In March, the board of California Public Employees’ Retirement System (Calpers) approved a plan that could channel up to $20 billion into private equity startups and corporate buyouts over the next ten years—in an effort to boost returns and cover the benefits promised to its 1.9 million members. This according to an article by Wall Street Journalcolumnist Jason Zweig.
“Over the ten years through June 2018,” Zweig reports, “private equity was Calpers’ best-performing asset, returning an average of 9% annually, compared with 6.7% on public stocks” (Preqin data showed that the median pension fund earned 8.8% on private equity and 6.8% on public stocks). “Still,” Zweig notes, “the future for private equity might not be as lucrative as the past, with money gushing in and with buyouts priced near their highest levels in the past decade and a half.” He cites comments from industry experts that echo the concern, including from Preston McSwain of Fiduciary Wealth Partners: “For society’s sake, we hope returns on private equity will be good for these pension funds.”

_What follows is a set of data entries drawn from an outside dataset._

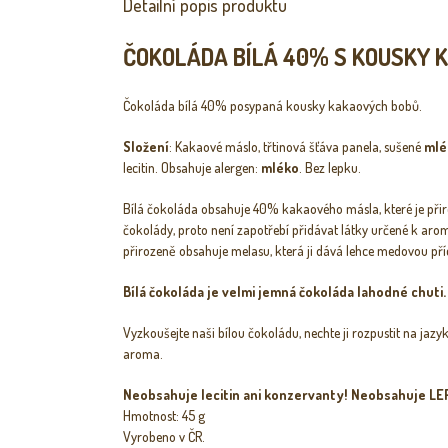
Detailní popis produktu
ČOKOLÁDA BÍLÁ 40% S KOUSKY 
Čokoláda bílá 40% posypaná kousky kakaových bobů.
Složení
:
Kakaové máslo, třtinová šťáva panela, sušené
mlé
lecitin. Obsahuje alergen:
mléko
. Bez lepku.
Bílá čokoláda obsahuje 40% kakaového másla, které je přir
čokolády, proto není zapotřebí přidávat látky určené k aroma
přirozeně obsahuje melasu, která ji dává lehce medovou pří
Bílá čokoláda je velmi jemná čokoláda lahodné chuti
Vyzkoušejte naši bílou čokoládu, nechte ji rozpustit na jaz
aroma.
Neobsahuje lecitin ani konzervanty! Neobsahuje LE
Hmotnost: 45 g
Vyrobeno v ČR.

But Calpers’ chief investment officer Ben Meng said in an interview that private equity is a “more know-who market than a know-how market. We can get access to the best-performing managers most of the time.” Not investing or keeping funds in cash, says Meng, is not an option for Calpers, but he is aware of the downside. “This may or may not work now,” Meng said, adding, “We won’t know unless we try. People should be mindful of the risks.”